Earlier this year, UNHCR embarked on a structural and management change process that is essential to our long-term sustainability as an organization. The goal is to make UNHCR more flexible, more effective and results-oriented based on a thorough review and reform of its procedures and structure. The Change Process will benefit also from broader UN reform, particularly the review of governance and oversight mechanisms. As in the past, we will integrate any changes made in New York into our own rules and procedures, and we will be particularly attentive to the report of the High-Level Panel on System-Wide Coherence.
Our Change Process is reviewing our processes, structures and staffing to make sure that they are fully aligned with the challenges we face in a changing humanitarian environment. This means examining what kind of field support can be moved closer to the point of delivery, the cost effectiveness of our administrative services, and whether they should remain in Geneva or be placed elsewhere. In the Field, we are considering the way we deploy in capitals, sub- and field offices, and the balance of our workforce in operations, along with how much we do ourselves versus how much is implemented through partnerships with others.
We must be sensitive to the legitimate concerns and interests of staff beyond the full respect of their rights. The reform will also introduce a number of changes aimed at the improvement of working conditions. An annual global staff survey will soon be introduced, along with a management assessment framework. At the same time we are working on a new proposal to address the problems of staff welfare in difficult duty stations. We have taken all the decisions to guarantee that UNHCR becomes fully compliant with Minimum Operating Safety Standards, regardless of cost, and I want here to pay respect to the courage and sacrifice of our staff members who lost their lives in the past 12 months.
We cannot forget our moral obligation to the people we care for. When we cannot provide enough support for refugees wanting to repatriate, when only a fraction of refugees have access to the latest malaria protocol or antiretroviral medication and when we are unable to prevent or respond to known cases of sexual and gender-based violence (SGBV), we must ensure that we are spending only what is absolutely necessary on the organization itself.
Mr. Chairman,
None of what I have described, of course, will be possible without political and financial support.
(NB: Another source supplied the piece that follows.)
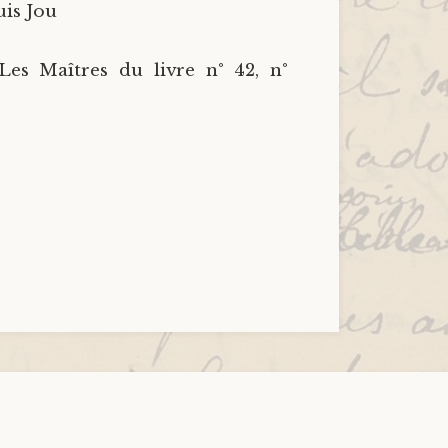
uis Jou
Les Maîtres du livre n° 42, n°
I am pleased that several donors have raised their contributions significantly this year, and would appeal to other States which can afford to do so to give more. It is my hope and expectation that our principal donors will maintain their high level of support to the Office and the work we do. And as we continue our Change Process and devote a greater share of resources to protection, care and solutions, that they maintain - or, in light of UNHCR's enlarged role, increase - their financial commitment to UNHCR.
We have also received support in 2006 from the Central Emergency Response Fund. Since March, when the CERF added a grant facility, it has directed resources to new emergencies in Sri Lanka, Timor-Leste and the recent influx of Somali refugees in Kenya, as well as to the chronically under-funded operations in the Republic of the Congo, the Central African Republic, Ethiopia and Zambia. Our supplementary budgets for repatriation operations in the DRC and Sudan and the protection of internally displaced people in Darfur have also benefited from pooled funds in the recent past.
Mr. Chairman,
"Protection is the heart of our mandate and it must remain the soul of our organization."
Refugees are the raison d'être of the UN refugee agency. We are here to serve, with humanity and efficiency. Faithful to our mandate, but as a member of a team; proud of our history and identity, but humble before the challenges we face; and a partner capable of answering new and increasingly complex challenges in a globalised context. Always unrelenting in our efforts to reach more people in need of protection. Protection is the heart of our mandate and it must remain the soul of our organization.
Thank you very much for your attention.